__RECORDS SHOWN__:
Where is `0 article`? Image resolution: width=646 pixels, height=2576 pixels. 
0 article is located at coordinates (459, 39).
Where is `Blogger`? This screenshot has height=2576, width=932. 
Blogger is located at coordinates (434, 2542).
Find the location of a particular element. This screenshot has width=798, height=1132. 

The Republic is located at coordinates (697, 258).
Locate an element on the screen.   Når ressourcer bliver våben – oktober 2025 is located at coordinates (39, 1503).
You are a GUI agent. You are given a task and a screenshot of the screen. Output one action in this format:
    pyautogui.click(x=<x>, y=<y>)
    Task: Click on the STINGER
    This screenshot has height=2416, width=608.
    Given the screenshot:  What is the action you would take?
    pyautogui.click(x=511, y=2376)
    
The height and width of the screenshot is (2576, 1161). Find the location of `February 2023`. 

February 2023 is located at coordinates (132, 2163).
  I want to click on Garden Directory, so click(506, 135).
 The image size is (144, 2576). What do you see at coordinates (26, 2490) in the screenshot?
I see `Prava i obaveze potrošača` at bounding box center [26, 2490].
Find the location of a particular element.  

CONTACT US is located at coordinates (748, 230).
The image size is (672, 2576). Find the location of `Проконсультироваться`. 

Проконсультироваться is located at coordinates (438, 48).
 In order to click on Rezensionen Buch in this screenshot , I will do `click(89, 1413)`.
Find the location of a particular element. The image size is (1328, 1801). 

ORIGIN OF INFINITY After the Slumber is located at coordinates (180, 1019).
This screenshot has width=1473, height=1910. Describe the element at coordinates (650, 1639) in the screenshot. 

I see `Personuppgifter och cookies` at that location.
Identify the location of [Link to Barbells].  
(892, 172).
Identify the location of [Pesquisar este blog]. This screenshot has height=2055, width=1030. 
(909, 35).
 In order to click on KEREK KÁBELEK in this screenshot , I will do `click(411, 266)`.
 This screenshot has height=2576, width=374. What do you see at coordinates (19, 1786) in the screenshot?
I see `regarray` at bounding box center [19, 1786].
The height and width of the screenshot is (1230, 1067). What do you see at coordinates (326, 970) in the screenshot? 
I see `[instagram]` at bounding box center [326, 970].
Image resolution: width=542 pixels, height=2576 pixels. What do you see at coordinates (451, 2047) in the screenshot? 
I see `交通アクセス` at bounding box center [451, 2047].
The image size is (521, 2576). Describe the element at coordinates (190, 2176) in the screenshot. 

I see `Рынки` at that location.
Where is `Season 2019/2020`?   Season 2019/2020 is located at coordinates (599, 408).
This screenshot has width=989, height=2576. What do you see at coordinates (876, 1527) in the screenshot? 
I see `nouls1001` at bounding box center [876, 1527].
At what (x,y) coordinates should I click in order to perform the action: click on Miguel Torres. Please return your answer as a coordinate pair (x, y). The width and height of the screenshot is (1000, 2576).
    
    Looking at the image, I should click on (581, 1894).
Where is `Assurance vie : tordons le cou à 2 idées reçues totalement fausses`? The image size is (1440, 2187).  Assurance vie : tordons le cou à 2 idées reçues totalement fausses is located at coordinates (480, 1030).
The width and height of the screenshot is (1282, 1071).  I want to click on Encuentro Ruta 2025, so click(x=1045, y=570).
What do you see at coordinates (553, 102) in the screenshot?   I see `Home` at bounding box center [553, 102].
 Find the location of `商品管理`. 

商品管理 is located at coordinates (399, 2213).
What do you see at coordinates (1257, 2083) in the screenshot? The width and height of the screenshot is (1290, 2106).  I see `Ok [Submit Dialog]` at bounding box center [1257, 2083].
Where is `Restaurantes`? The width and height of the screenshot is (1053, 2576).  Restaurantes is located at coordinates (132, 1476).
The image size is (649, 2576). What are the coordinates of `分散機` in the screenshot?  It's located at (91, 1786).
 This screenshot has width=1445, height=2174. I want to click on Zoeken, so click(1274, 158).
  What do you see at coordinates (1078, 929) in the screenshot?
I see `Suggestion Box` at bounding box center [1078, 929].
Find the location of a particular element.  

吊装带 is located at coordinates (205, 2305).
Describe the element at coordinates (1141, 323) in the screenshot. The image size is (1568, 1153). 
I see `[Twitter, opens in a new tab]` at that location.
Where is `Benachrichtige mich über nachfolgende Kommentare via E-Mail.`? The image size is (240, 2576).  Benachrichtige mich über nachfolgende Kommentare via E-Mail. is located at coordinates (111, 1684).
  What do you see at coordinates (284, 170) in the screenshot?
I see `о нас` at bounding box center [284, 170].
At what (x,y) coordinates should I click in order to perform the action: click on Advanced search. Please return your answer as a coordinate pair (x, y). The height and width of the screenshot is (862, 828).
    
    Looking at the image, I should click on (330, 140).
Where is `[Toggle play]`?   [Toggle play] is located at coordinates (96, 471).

__DESCRIPTION OF THE TASK__:
The response should consist of every record, written out exactly as given.

__WRITTEN SOLUTION__:
Where is `0 article`? Image resolution: width=646 pixels, height=2576 pixels. 
0 article is located at coordinates (459, 39).
Where is `Blogger`? This screenshot has height=2576, width=932. 
Blogger is located at coordinates (434, 2542).
Find the location of a particular element. This screenshot has width=798, height=1132. 

The Republic is located at coordinates (697, 258).
Locate an element on the screen.   Når ressourcer bliver våben – oktober 2025 is located at coordinates (39, 1503).
You are a GUI agent. You are given a task and a screenshot of the screen. Output one action in this format:
    pyautogui.click(x=<x>, y=<y>)
    Task: Click on the STINGER
    This screenshot has height=2416, width=608.
    Given the screenshot:  What is the action you would take?
    pyautogui.click(x=511, y=2376)
    
The height and width of the screenshot is (2576, 1161). Find the location of `February 2023`. 

February 2023 is located at coordinates (132, 2163).
  I want to click on Garden Directory, so click(506, 135).
 The image size is (144, 2576). What do you see at coordinates (26, 2490) in the screenshot?
I see `Prava i obaveze potrošača` at bounding box center [26, 2490].
Find the location of a particular element.  

CONTACT US is located at coordinates (748, 230).
The image size is (672, 2576). Find the location of `Проконсультироваться`. 

Проконсультироваться is located at coordinates (438, 48).
 In order to click on Rezensionen Buch in this screenshot , I will do `click(89, 1413)`.
Find the location of a particular element. The image size is (1328, 1801). 

ORIGIN OF INFINITY After the Slumber is located at coordinates (180, 1019).
This screenshot has width=1473, height=1910. Describe the element at coordinates (650, 1639) in the screenshot. 

I see `Personuppgifter och cookies` at that location.
Identify the location of [Link to Barbells].  
(892, 172).
Identify the location of [Pesquisar este blog]. This screenshot has height=2055, width=1030. 
(909, 35).
 In order to click on KEREK KÁBELEK in this screenshot , I will do `click(411, 266)`.
 This screenshot has height=2576, width=374. What do you see at coordinates (19, 1786) in the screenshot?
I see `regarray` at bounding box center [19, 1786].
The height and width of the screenshot is (1230, 1067). What do you see at coordinates (326, 970) in the screenshot? 
I see `[instagram]` at bounding box center [326, 970].
Image resolution: width=542 pixels, height=2576 pixels. What do you see at coordinates (451, 2047) in the screenshot? 
I see `交通アクセス` at bounding box center [451, 2047].
The image size is (521, 2576). Describe the element at coordinates (190, 2176) in the screenshot. 

I see `Рынки` at that location.
Where is `Season 2019/2020`?   Season 2019/2020 is located at coordinates (599, 408).
This screenshot has width=989, height=2576. What do you see at coordinates (876, 1527) in the screenshot? 
I see `nouls1001` at bounding box center [876, 1527].
At what (x,y) coordinates should I click in order to perform the action: click on Miguel Torres. Please return your answer as a coordinate pair (x, y). The width and height of the screenshot is (1000, 2576).
    
    Looking at the image, I should click on (581, 1894).
Where is `Assurance vie : tordons le cou à 2 idées reçues totalement fausses`? The image size is (1440, 2187).  Assurance vie : tordons le cou à 2 idées reçues totalement fausses is located at coordinates (480, 1030).
The width and height of the screenshot is (1282, 1071).  I want to click on Encuentro Ruta 2025, so click(x=1045, y=570).
What do you see at coordinates (553, 102) in the screenshot?   I see `Home` at bounding box center [553, 102].
 Find the location of `商品管理`. 

商品管理 is located at coordinates (399, 2213).
What do you see at coordinates (1257, 2083) in the screenshot? The width and height of the screenshot is (1290, 2106).  I see `Ok [Submit Dialog]` at bounding box center [1257, 2083].
Where is `Restaurantes`? The width and height of the screenshot is (1053, 2576).  Restaurantes is located at coordinates (132, 1476).
The image size is (649, 2576). What are the coordinates of `分散機` in the screenshot?  It's located at (91, 1786).
 This screenshot has width=1445, height=2174. I want to click on Zoeken, so click(1274, 158).
  What do you see at coordinates (1078, 929) in the screenshot?
I see `Suggestion Box` at bounding box center [1078, 929].
Find the location of a particular element.  

吊装带 is located at coordinates (205, 2305).
Describe the element at coordinates (1141, 323) in the screenshot. The image size is (1568, 1153). 
I see `[Twitter, opens in a new tab]` at that location.
Where is `Benachrichtige mich über nachfolgende Kommentare via E-Mail.`? The image size is (240, 2576).  Benachrichtige mich über nachfolgende Kommentare via E-Mail. is located at coordinates (111, 1684).
  What do you see at coordinates (284, 170) in the screenshot?
I see `о нас` at bounding box center [284, 170].
At what (x,y) coordinates should I click in order to perform the action: click on Advanced search. Please return your answer as a coordinate pair (x, y). The height and width of the screenshot is (862, 828).
    
    Looking at the image, I should click on (330, 140).
Where is `[Toggle play]`?   [Toggle play] is located at coordinates (96, 471).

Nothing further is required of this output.